Document layout detection data:
########

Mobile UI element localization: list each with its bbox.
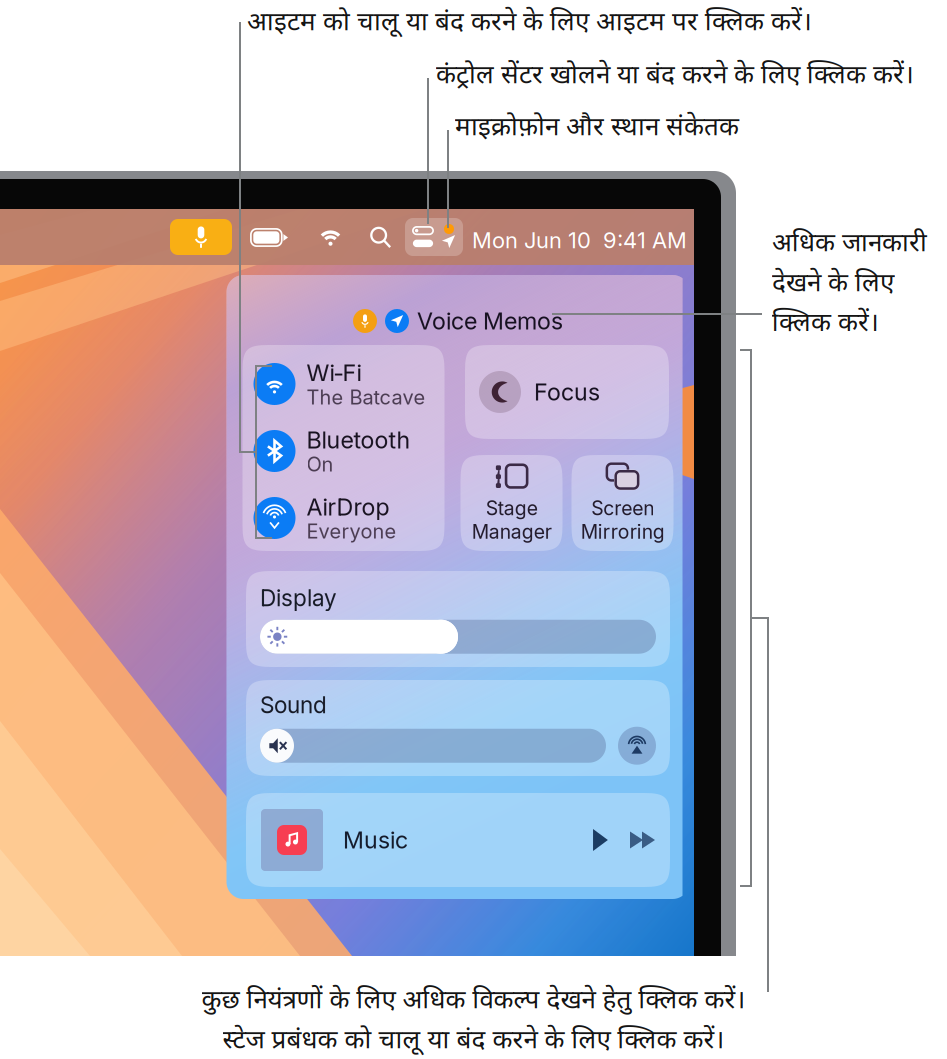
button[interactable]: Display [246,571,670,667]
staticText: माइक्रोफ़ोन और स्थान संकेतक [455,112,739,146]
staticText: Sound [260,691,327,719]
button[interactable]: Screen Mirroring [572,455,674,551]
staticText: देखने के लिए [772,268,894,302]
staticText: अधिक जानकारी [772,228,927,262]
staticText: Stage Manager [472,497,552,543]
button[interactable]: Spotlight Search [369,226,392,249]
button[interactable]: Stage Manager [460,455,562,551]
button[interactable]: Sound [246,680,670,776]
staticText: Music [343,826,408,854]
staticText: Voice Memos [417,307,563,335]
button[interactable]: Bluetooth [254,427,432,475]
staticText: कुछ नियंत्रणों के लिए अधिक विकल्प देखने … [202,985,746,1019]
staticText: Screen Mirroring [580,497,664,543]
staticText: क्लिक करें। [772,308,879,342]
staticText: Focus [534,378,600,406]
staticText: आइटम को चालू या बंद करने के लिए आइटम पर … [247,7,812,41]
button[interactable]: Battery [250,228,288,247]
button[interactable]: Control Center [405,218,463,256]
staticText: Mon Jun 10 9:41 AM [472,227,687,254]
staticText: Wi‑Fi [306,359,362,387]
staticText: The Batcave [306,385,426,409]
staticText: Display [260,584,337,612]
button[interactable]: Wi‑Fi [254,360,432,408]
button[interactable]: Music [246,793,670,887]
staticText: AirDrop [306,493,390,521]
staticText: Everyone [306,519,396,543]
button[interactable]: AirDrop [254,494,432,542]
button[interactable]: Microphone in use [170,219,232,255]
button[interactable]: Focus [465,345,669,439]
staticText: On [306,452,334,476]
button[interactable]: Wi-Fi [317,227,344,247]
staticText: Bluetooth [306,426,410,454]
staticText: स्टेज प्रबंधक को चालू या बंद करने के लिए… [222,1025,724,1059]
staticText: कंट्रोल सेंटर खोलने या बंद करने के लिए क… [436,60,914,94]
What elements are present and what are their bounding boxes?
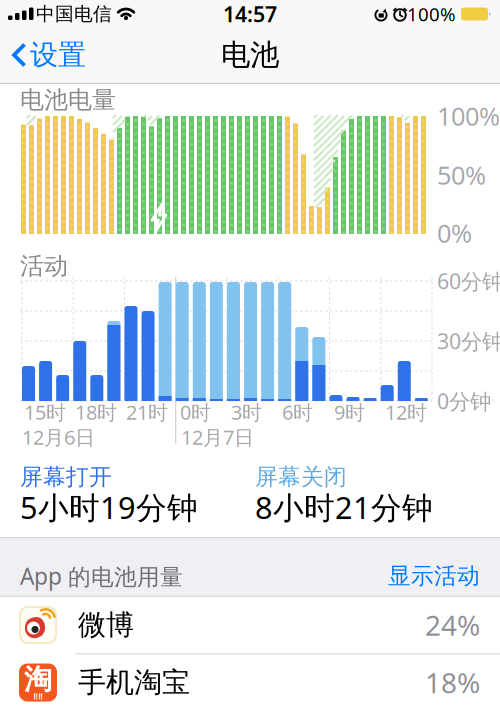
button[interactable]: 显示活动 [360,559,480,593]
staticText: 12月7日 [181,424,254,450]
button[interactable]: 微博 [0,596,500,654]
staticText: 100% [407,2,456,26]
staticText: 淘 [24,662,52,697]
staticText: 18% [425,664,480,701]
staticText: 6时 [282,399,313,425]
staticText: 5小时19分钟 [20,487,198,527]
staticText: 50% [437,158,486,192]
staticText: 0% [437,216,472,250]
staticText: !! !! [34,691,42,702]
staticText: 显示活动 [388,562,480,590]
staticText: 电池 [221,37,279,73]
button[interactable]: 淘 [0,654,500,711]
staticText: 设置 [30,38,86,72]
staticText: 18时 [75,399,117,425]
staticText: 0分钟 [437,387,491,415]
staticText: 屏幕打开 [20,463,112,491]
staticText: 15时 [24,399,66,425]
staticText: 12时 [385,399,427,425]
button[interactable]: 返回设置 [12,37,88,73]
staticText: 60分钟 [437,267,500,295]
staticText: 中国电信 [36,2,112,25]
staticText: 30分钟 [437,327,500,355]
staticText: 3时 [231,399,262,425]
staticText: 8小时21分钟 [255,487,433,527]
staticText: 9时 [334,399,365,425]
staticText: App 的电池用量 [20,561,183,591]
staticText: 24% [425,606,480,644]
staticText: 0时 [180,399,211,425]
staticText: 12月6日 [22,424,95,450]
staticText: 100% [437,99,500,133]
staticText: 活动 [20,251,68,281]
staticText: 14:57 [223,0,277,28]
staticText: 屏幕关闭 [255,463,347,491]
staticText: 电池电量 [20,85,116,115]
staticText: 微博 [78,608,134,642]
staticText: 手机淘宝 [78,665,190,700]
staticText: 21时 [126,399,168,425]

########

- **Task prompt**: Only the lines from the one containing "What elements are" through the final line of the records should be transcribed, exactly and with no pictures.

- **Solution to the exercise**:
What elements are present and what are their bounding boxes?
button[interactable]: 显示活动 [360,559,480,593]
staticText: 12月7日 [181,424,254,450]
button[interactable]: 微博 [0,596,500,654]
staticText: 100% [407,2,456,26]
staticText: 淘 [24,662,52,697]
staticText: 18% [425,664,480,701]
staticText: 6时 [282,399,313,425]
staticText: 5小时19分钟 [20,487,198,527]
staticText: 50% [437,158,486,192]
staticText: 0% [437,216,472,250]
staticText: !! !! [34,691,42,702]
staticText: 显示活动 [388,562,480,590]
staticText: 电池 [221,37,279,73]
button[interactable]: 淘 [0,654,500,711]
staticText: 设置 [30,38,86,72]
staticText: 18时 [75,399,117,425]
staticText: 0分钟 [437,387,491,415]
staticText: 屏幕打开 [20,463,112,491]
staticText: 15时 [24,399,66,425]
staticText: 12时 [385,399,427,425]
button[interactable]: 返回设置 [12,37,88,73]
staticText: 60分钟 [437,267,500,295]
staticText: 中国电信 [36,2,112,25]
staticText: 30分钟 [437,327,500,355]
staticText: 3时 [231,399,262,425]
staticText: 8小时21分钟 [255,487,433,527]
staticText: 9时 [334,399,365,425]
staticText: App 的电池用量 [20,561,183,591]
staticText: 24% [425,606,480,644]
staticText: 0时 [180,399,211,425]
staticText: 12月6日 [22,424,95,450]
staticText: 100% [437,99,500,133]
staticText: 活动 [20,251,68,281]
staticText: 14:57 [223,0,277,28]
staticText: 屏幕关闭 [255,463,347,491]
staticText: 电池电量 [20,85,116,115]
staticText: 微博 [78,608,134,642]
staticText: 手机淘宝 [78,665,190,700]
staticText: 21时 [126,399,168,425]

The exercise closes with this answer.